Constitutionalist / Universalist
Jan 21, 2010
23,669
4,181
290
National Freedmen's Town District
I put this under race relations because it reminds me of friends who suffered rejection or disownment from family or friends because they dated or married biracially.

As a child of parents who got divorced, and put pressure on people to "take sides" between our parents we equally loved and respected, I think about how much it hurts people to hold on to our engrained divisions, against people of other groups, when they get torn in between loyalties because we don't give them the choice to keep both! Even liberal inclusionists who fault bigots as being racist, which reinforces the defensive justifications for people's beliefs, and doesn't address or alleviate the divisions; this hurts the relationships with people with friends from both groups that don't have to let their differences divide them as hateful enemies.

I respect and applaud the part below where the writer explains how the couple looks past their differences, which they acknowledge exist, and focus on areas they relate to in common. I have to do this a lot myself, and respect the effort it takes people to rise above.

I do encourage more of this approach and find that, lo and behold, some of those other differences can actually be resolved in that context of sharing as equal partners in a relationship (not enemies competing to discredit each other), similar to what these two men are going through despite the discouraging rejection of some friends.

Politically Incorrect writes to Dear Abby said:
DEAR ABBY: I am a gay man who has been single for seven years. I met this guy, "Mark," about 10 months ago and we hit it off immediately. We have almost everything in common except that I'm a Democrat and he's a Republican. We both know how we feel about our political differences and decided to continue dating anyway.

My problem concerns my other gay friends, mostly Democrats, who don't like Mark because he's a Republican. I have tried explaining to them that we overlook our differences and concentrate on the many things we have in common, and they should try to do the same. But they no longer invite me to gatherings and their phone calls have ceased.

I feel hurt and rejected by my closest friends, some of whom I have known my whole life. I feel torn between them and Mark, who is someone I really care for. Is it wrong to continue my relationship with my boyfriend at the expense of my friends? -- POLITICALLY INCORRECT

Dear Abby's Response said:
DEAR POLITICALLY INCORRECT: Twenty-twelve was a particularly heated election year, with important issues at stake and negative campaigning bringing out the worst in many people. Now that the election has been decided, one would hope that inflamed emotions will settle down and life can return to normal.

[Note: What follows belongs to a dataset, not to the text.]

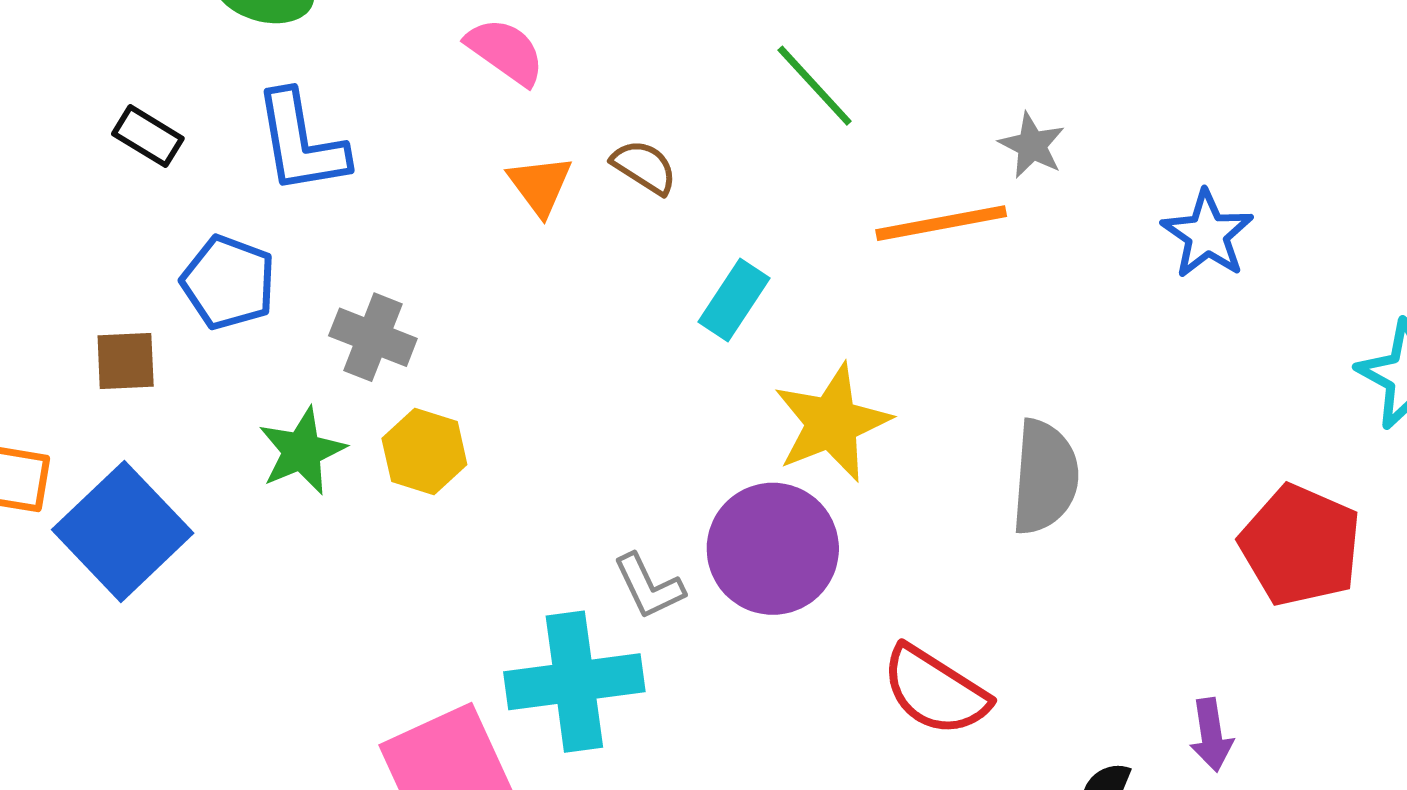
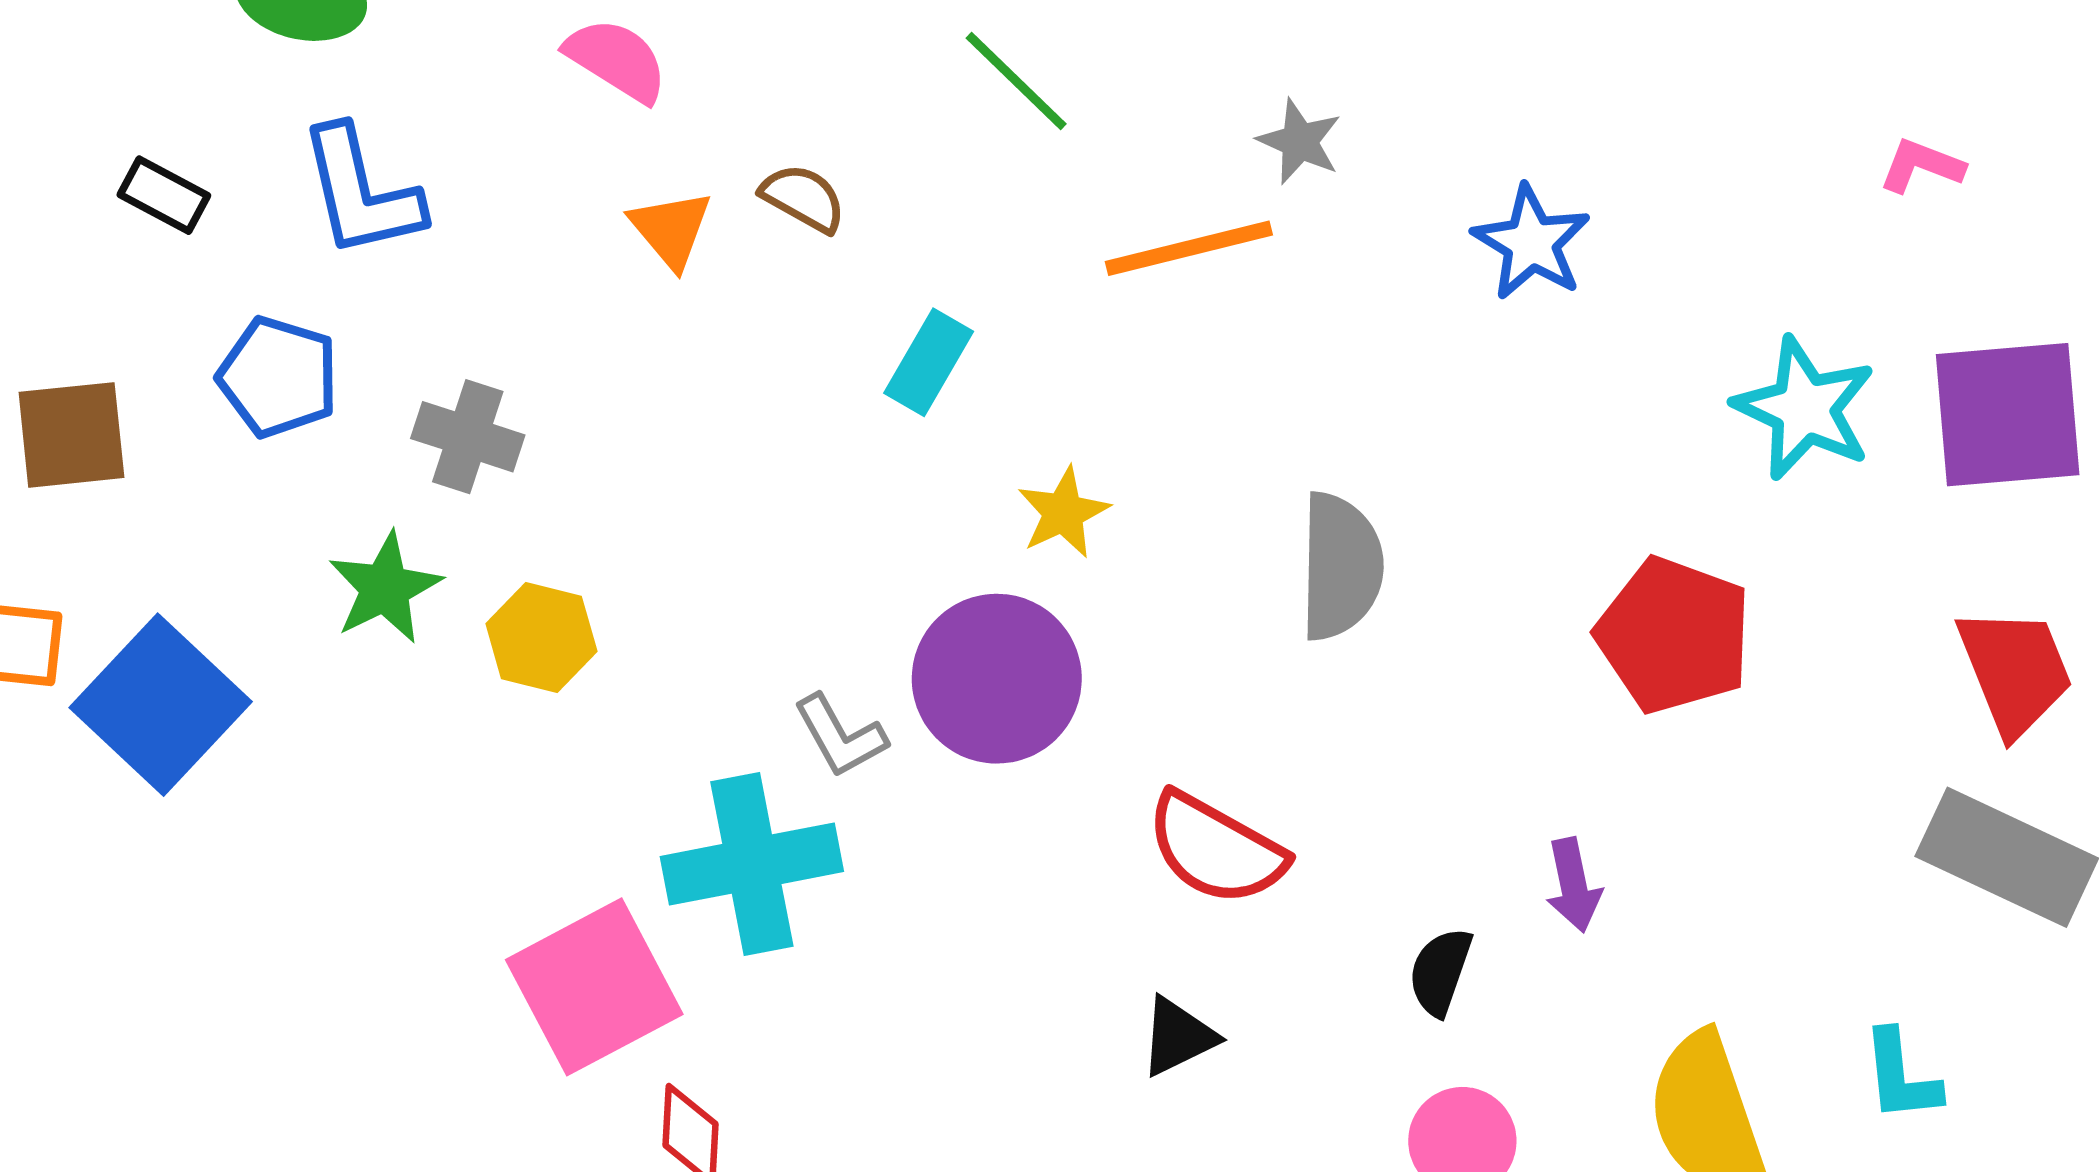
brown square: (126, 361) -> (71, 435), moved, size x1.4
yellow star: (832, 423) -> (1063, 513), size x0.6
yellow hexagon: (424, 452) -> (541, 638), moved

I know several couples who have strong and happy "mixed" marriages in which the spouses do not always agree politically. It is a shame that you would be required to choose between the man you care for and your longtime friends, who want to ignore that there are also gay Republicans.

I see nothing wrong with continuing your relationship with Mark; however, I think it may be time for you to expand your circle of friends if this is how your old ones behave. You'll all be happier if you do. Trust me on that.

Please think before you put yourself or someone you know in this situation of having to "choose" between people of different views who are afraid to associate and thus start disowning people caught in between, trying to avoid differences they are afraid to confront.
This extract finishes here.